My earliest team had people from the army, retired telecom department engineers and a mix of youngsters from different and diverse backgrounds that had teamed up for this exciting new experiment. Everyone did everything in those early days. I went on sales calls and sat and took calls in the call centre. Young engineers slept on rooftops after gruelling sessions of bringing up a cell site.
But that experience of the first call on a mobile handset in August 1995 was like travelling to the moon: spiritual, satisfying, history-making. The rest should have been history as they say, but it took a long struggle of over a decade before it started looking like a real business.

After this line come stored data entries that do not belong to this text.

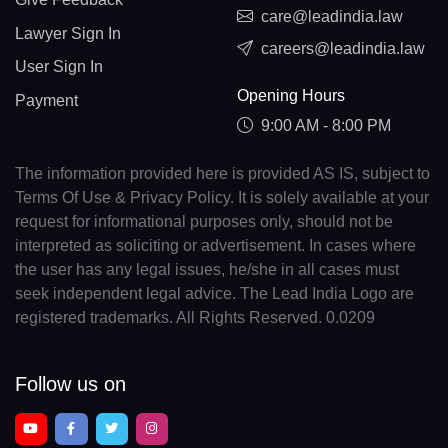
care@leadindia.law
Lawyer Sign In
careers@leadindia.law
User Sign In
Opening Hours
Payment
9:00 AM - 8:00 PM
The information provided here is provided AS IS, subject to
Terms Of Use & Privacy Policy. It is solely available at your
request for informational purposes only, should not be
interpreted as soliciting or advertisement. In cases where
the user has any legal issues, he/she in all cases must
seek independent legal advice. The Lead India Logo are
registered trademarks. All Rights Reserved. 0.0209
Follow us on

Many customer images from those days are still imprinted in my memory to stay there forever. But one happy one was on a fishing trawler in the Arabian Sea with Mollywood star Mohanlal (sharing some rum and fish fry) and watching the trawler skipper speaking on a bpl Mobile phone to someone on shore about details of the catch he was bringing back.
Nights @ the Call Centre
Nokia, Motorola, Siemens, Alcatel were the names on the phones. The coolest: Motorola 7500 and Nokia 2110, both bulky pieces that today are true vintage phones. Today’s smartphone set would likely look at those implements as something out of the stone age. SMS was the cool, hip thing to do in an age where telegram and telex was still part of communication lexicon. Later it even shook conventional notions of romance and fidelity.

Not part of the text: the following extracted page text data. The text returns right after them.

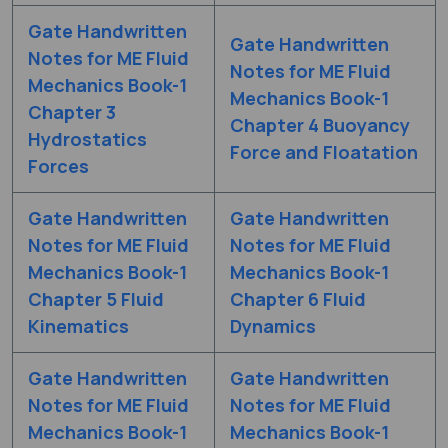
Gate Handwritten
Gate Handwritten
Notes for ME Fluid
Notes for ME Fluid
Mechanics Book-1
Mechanics Book-1
Chapter 3
Chapter 4 Buoyancy
Hydrostatics
Force and Floatation
Forces
Gate Handwritten
Gate Handwritten
Notes for ME Fluid
Notes for ME Fluid
Mechanics Book-1
Mechanics Book-1
Chapter 5 Fluid
Chapter 6 Fluid
Kinematics
Dynamics
Gate Handwritten
Gate Handwritten
Notes for ME Fluid
Notes for ME Fluid
Mechanics Book-1
Mechanics Book-1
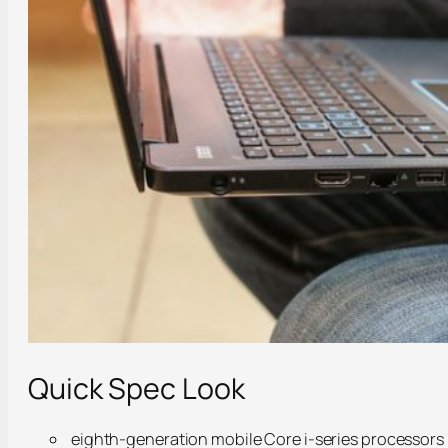
Quick Spec Look
eighth-generation mobile Core i-series processors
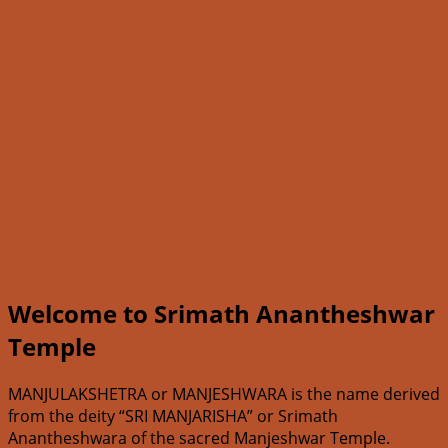
Welcome to Srimath Anantheshwar
Temple
MANJULAKSHETRA or MANJESHWARA is the name derived
from the deity “SRI MANJARISHA” or Srimath
Anantheshwara of the sacred Manjeshwar Temple.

I remember the earliest customers calling on our ‘toll-free’ line. Needing help with basic functions such as starting up a phone to reading a bill to charging a battery. The challenge those days was to manage the ‘queue’ of calls. Remember that ‘you are in the queue, please hold’ message? The fun was when I got the ability to monitor the call centre as calls were answered and got the full range of customer interactions from those that would just call to simply chat up the girl to those who needed help with something unconnected with the mobile phone! In an age of Whatsapp and mobile internet and social media romance, calling a call centre in the middle of the night as a form of entertainment seems very, very weird indeed. But that was how it went at that time.
Long Way Home
In the last 19 years, telecom technology has transformed and grown by leaps and bounds. While architecturally things remain intact, the technology today is unrecognisable from what we started with. Moving the phone from being a clunky device to make phone calls to one that lets you do everything. A network and service that only allowed calls and SMS to complete world-class networks that let you browse, talk, chat and work. Call centres that kept you in ‘queue’ to more automatic web- and IVR-based customer management systems. From a few lakh users to 800 million plus that depend on their mobile phones for work, information, news, romance etc. To quote a famous cigarette ad, ‘You have come a long way, baby!’